Yes, as I wrote in 2015, that’s Dave, “Boris” (Alexander Boris dePfeffel), and the rest of their Old Etonian pals, in purpose-tailored  getups, before the notorious Bullingdon Club dinner, which year after year ended in drunken rioting, invading and smashing up the rooms of ordinary students (who were referred to as “trogs” i.e. troglodytes), the occasional debagging (an old tradition; see Evelyn Waugh’s Decline and Fall), and then moving on to more serious stuff like smashing up restaurants.
“Boris” you will have noticed, was already showing his talent for occupying centre-stage, and by all accounts was already exhibiting his incendiary sense of humour.
If you’ve forgotten about Dave (David William Donald Cameron, PM 11 May 2010 to 13 July 2016), his autobiographical For the Record is due for release in September, and he is said to have obtained an £800,000 advance on this from HarperCollins, a subsidiary of Rupert Murdoch’s Newscorp, which also owns Dow Jones (as in Dow Jones Index).

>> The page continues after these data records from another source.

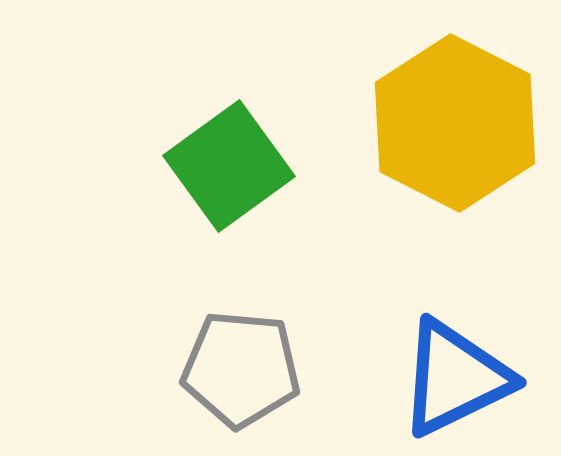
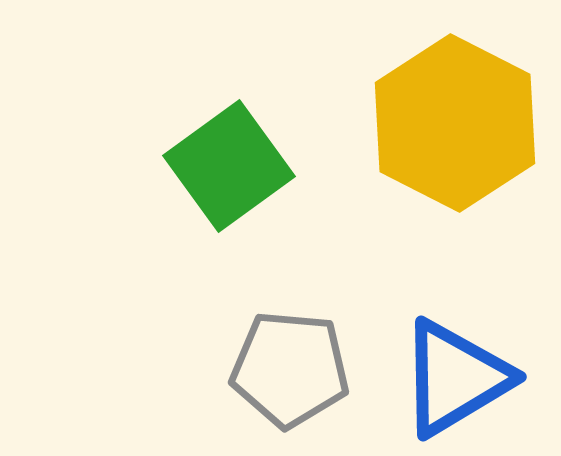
gray pentagon: moved 49 px right
blue triangle: rotated 5 degrees counterclockwise
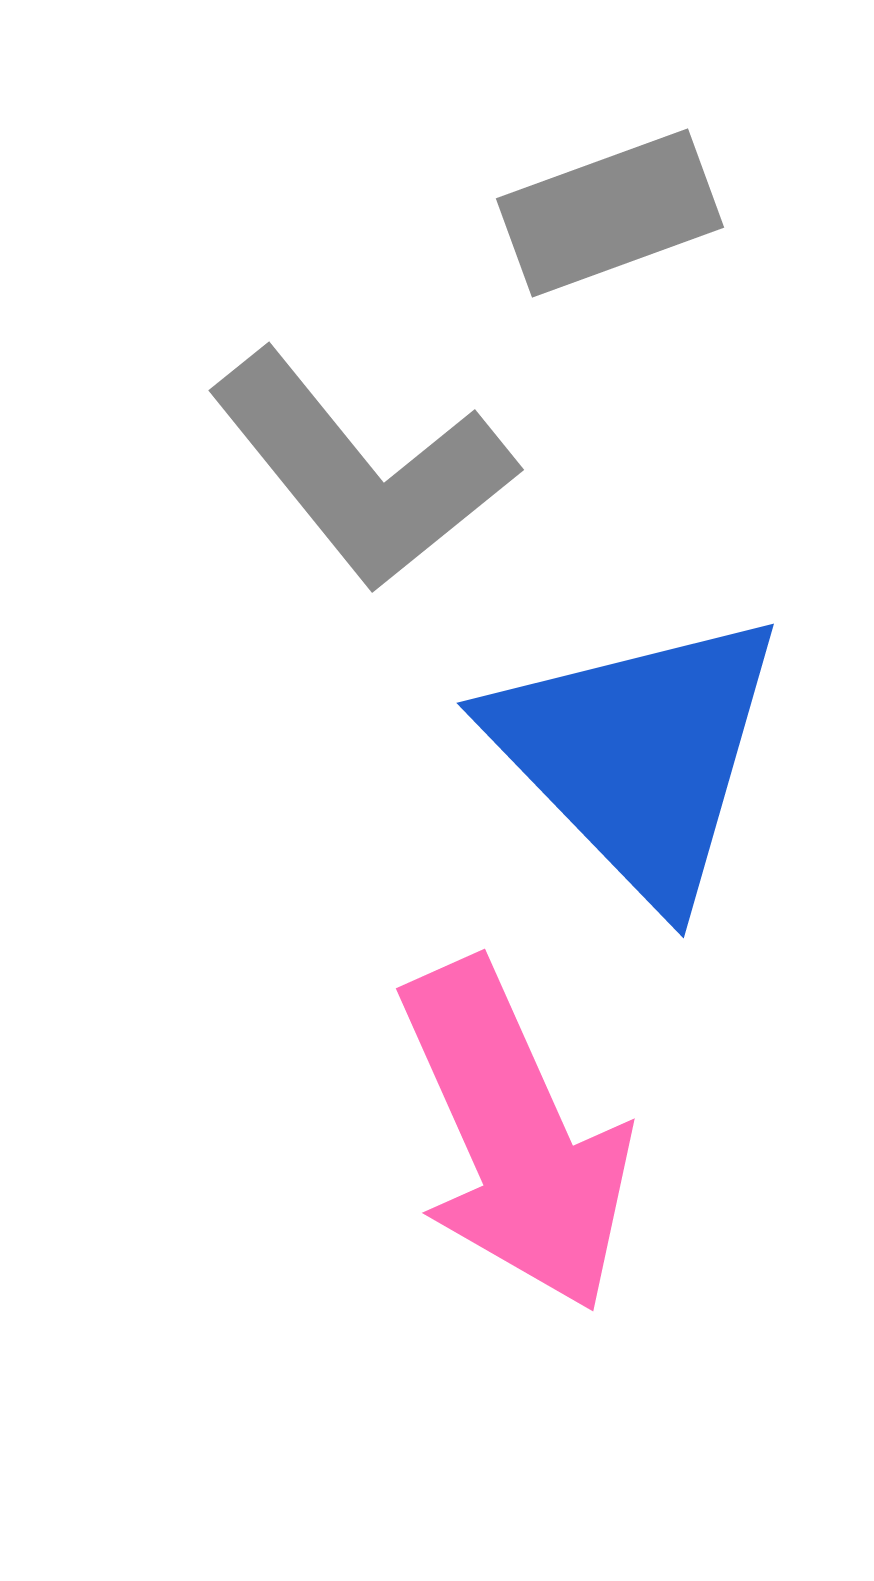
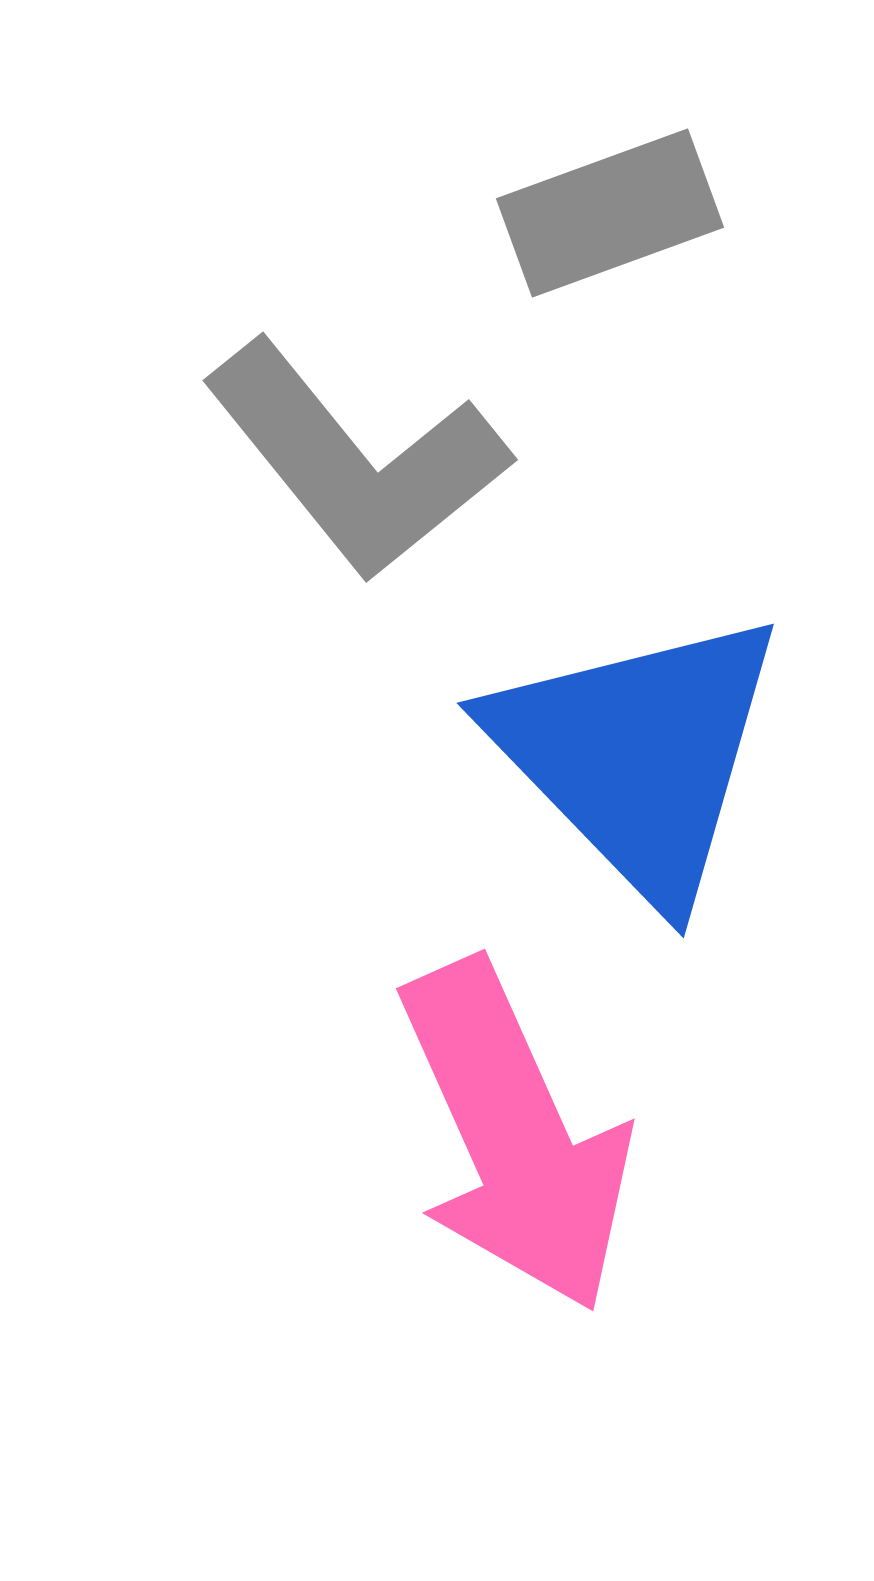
gray L-shape: moved 6 px left, 10 px up
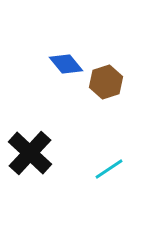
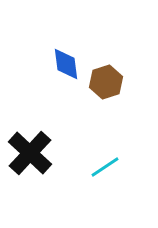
blue diamond: rotated 32 degrees clockwise
cyan line: moved 4 px left, 2 px up
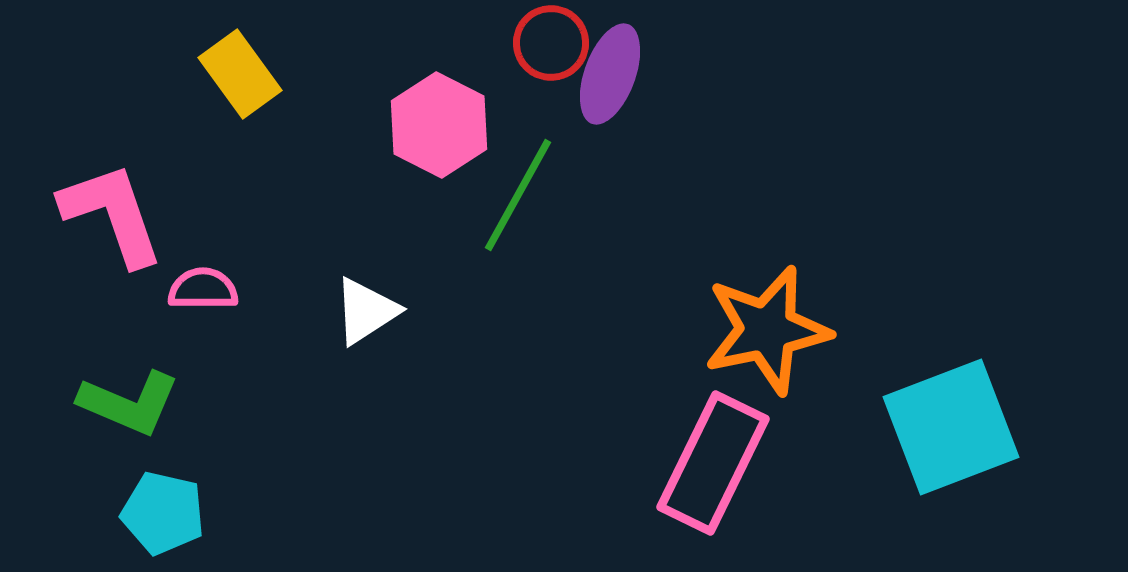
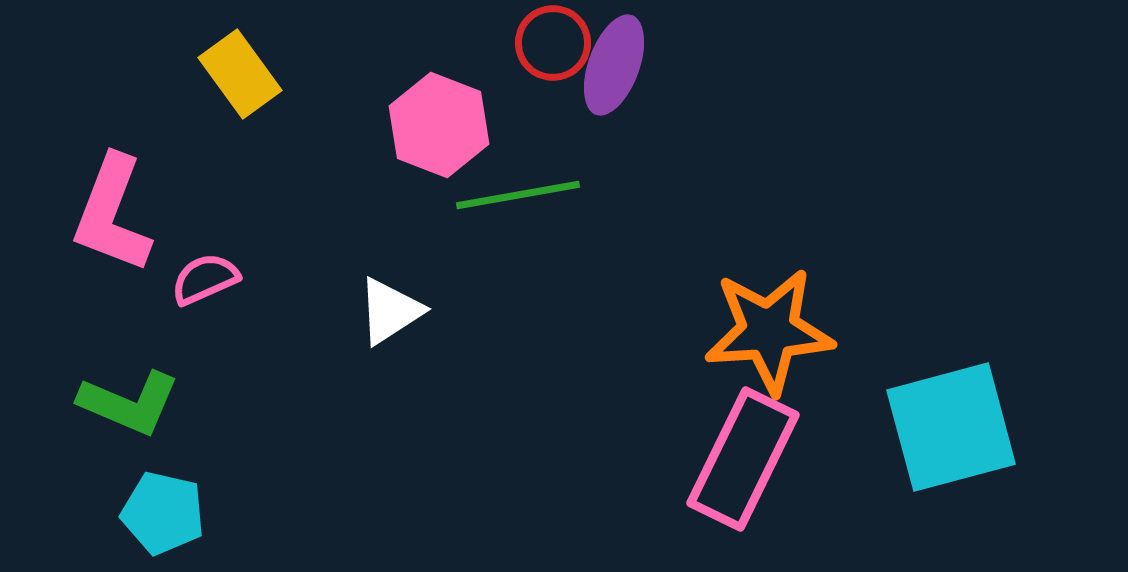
red circle: moved 2 px right
purple ellipse: moved 4 px right, 9 px up
pink hexagon: rotated 6 degrees counterclockwise
green line: rotated 51 degrees clockwise
pink L-shape: rotated 140 degrees counterclockwise
pink semicircle: moved 2 px right, 10 px up; rotated 24 degrees counterclockwise
white triangle: moved 24 px right
orange star: moved 2 px right, 1 px down; rotated 8 degrees clockwise
cyan square: rotated 6 degrees clockwise
pink rectangle: moved 30 px right, 4 px up
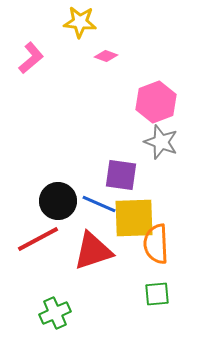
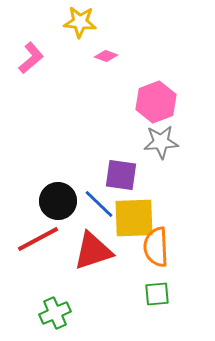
gray star: rotated 24 degrees counterclockwise
blue line: rotated 20 degrees clockwise
orange semicircle: moved 3 px down
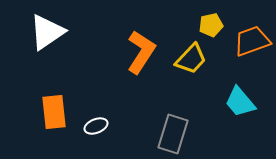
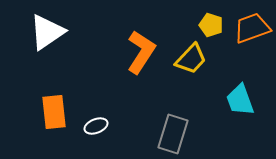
yellow pentagon: rotated 30 degrees clockwise
orange trapezoid: moved 13 px up
cyan trapezoid: moved 2 px up; rotated 20 degrees clockwise
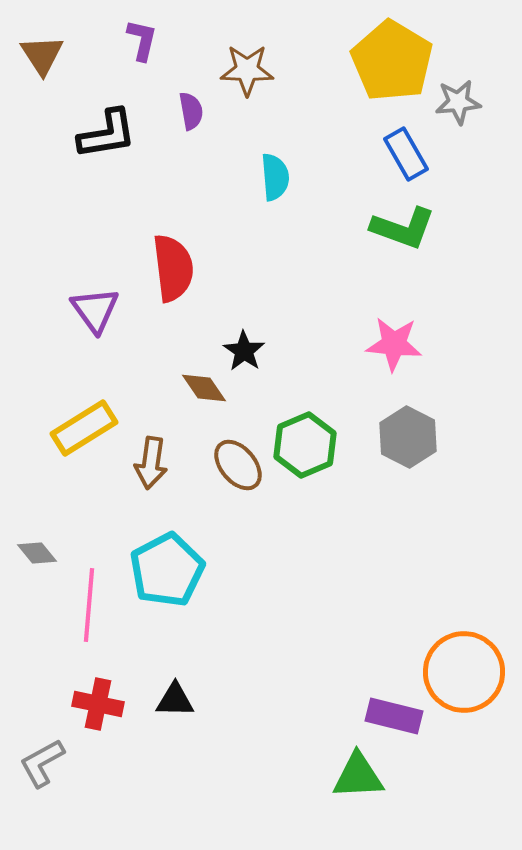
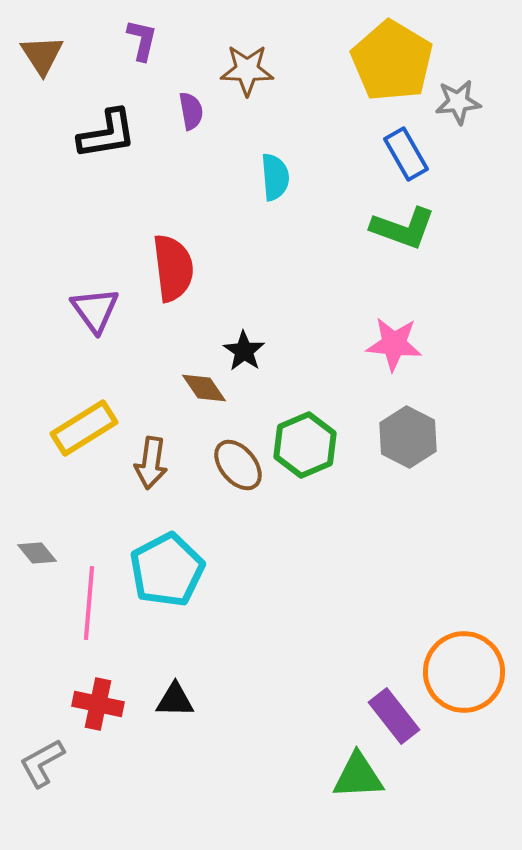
pink line: moved 2 px up
purple rectangle: rotated 38 degrees clockwise
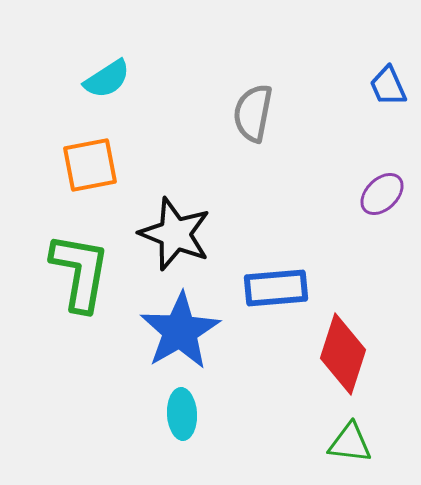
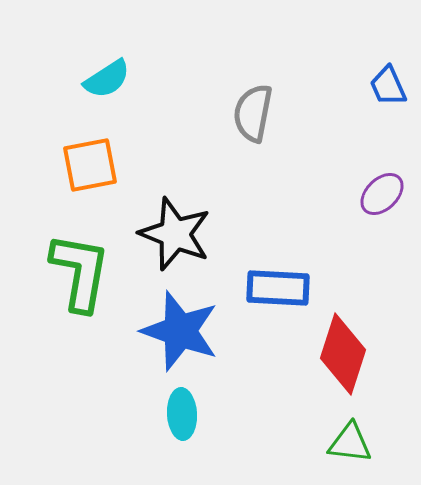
blue rectangle: moved 2 px right; rotated 8 degrees clockwise
blue star: rotated 22 degrees counterclockwise
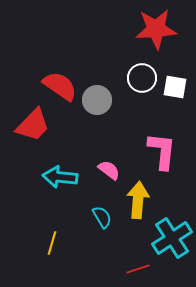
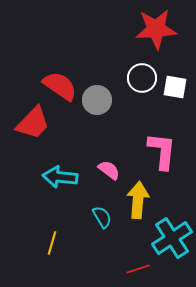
red trapezoid: moved 2 px up
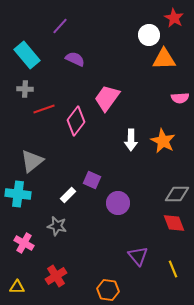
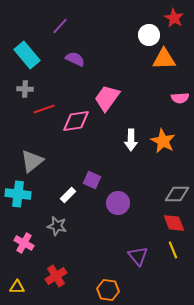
pink diamond: rotated 44 degrees clockwise
yellow line: moved 19 px up
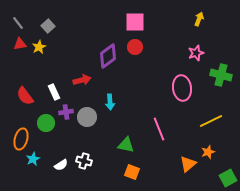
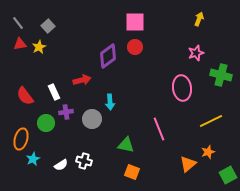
gray circle: moved 5 px right, 2 px down
green square: moved 3 px up
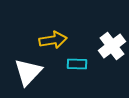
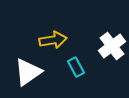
cyan rectangle: moved 1 px left, 3 px down; rotated 60 degrees clockwise
white triangle: rotated 12 degrees clockwise
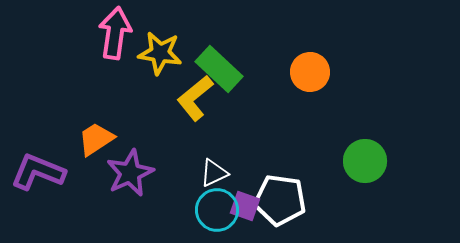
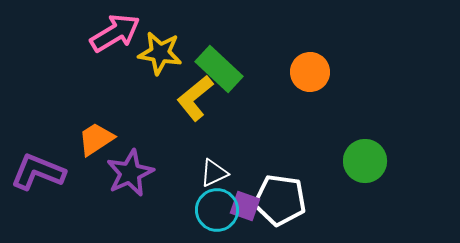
pink arrow: rotated 51 degrees clockwise
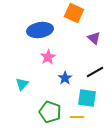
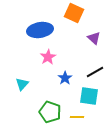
cyan square: moved 2 px right, 2 px up
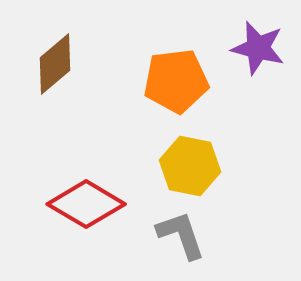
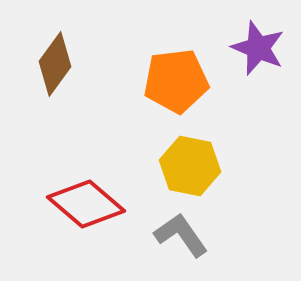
purple star: rotated 8 degrees clockwise
brown diamond: rotated 14 degrees counterclockwise
red diamond: rotated 10 degrees clockwise
gray L-shape: rotated 16 degrees counterclockwise
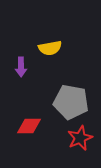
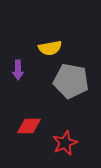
purple arrow: moved 3 px left, 3 px down
gray pentagon: moved 21 px up
red star: moved 15 px left, 5 px down
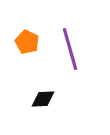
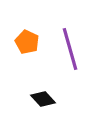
black diamond: rotated 50 degrees clockwise
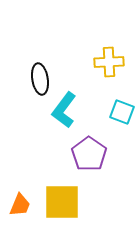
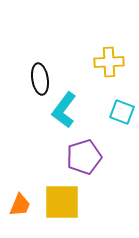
purple pentagon: moved 5 px left, 3 px down; rotated 20 degrees clockwise
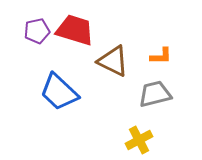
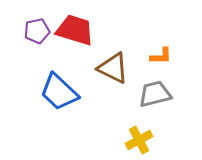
brown triangle: moved 7 px down
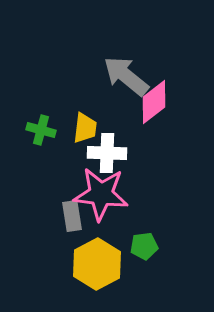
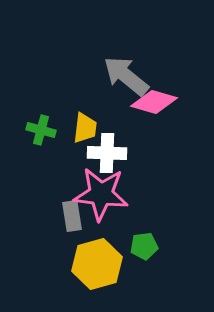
pink diamond: rotated 54 degrees clockwise
yellow hexagon: rotated 12 degrees clockwise
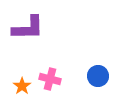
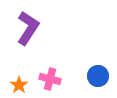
purple L-shape: rotated 56 degrees counterclockwise
orange star: moved 3 px left, 1 px up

Perhaps we should feel sorry for him; Alexander Boris de Pfeffel Johnson is said to earn that much every year.
1] According to Wikipedia, the price of this gear in 2007 was £3,500. Equal to some 600 hours work at minimum wage, or 49 weeks living allowance on benefits in Glasgow. But remember, that does include the special biscuit-coloured waistcoat. And you do get two more chances to wear it, if you make it into the Club in your first year.